[Material shown Boundary: Start]
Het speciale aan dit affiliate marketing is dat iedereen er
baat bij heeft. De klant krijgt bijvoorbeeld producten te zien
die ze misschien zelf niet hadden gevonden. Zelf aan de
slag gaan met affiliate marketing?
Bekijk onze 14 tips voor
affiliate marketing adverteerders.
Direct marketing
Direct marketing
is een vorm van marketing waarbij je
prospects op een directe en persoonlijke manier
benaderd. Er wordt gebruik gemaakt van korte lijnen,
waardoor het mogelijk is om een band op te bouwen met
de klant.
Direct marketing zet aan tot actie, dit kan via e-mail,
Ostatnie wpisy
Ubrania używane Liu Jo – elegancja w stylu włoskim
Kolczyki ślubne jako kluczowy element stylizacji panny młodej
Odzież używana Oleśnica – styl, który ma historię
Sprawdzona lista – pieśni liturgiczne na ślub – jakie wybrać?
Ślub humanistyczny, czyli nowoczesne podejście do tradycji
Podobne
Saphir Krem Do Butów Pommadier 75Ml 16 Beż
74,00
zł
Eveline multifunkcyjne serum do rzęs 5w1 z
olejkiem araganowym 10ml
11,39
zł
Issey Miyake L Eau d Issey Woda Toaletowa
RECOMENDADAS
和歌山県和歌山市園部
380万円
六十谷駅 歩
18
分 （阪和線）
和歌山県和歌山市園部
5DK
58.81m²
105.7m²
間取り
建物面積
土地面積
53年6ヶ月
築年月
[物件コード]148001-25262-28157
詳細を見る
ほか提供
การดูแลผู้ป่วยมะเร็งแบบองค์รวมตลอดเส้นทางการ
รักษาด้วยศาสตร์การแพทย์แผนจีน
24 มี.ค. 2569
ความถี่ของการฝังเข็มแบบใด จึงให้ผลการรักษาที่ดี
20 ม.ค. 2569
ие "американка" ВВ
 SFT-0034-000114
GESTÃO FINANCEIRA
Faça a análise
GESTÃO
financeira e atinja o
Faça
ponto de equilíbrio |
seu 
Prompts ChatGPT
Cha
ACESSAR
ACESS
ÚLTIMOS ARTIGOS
[Material shown Boundary: End]
Whenever a line of the data above includes the word "klant", copy that line.

baat bij heeft. De klant krijgt bijvoorbeeld producten te zien
de klant.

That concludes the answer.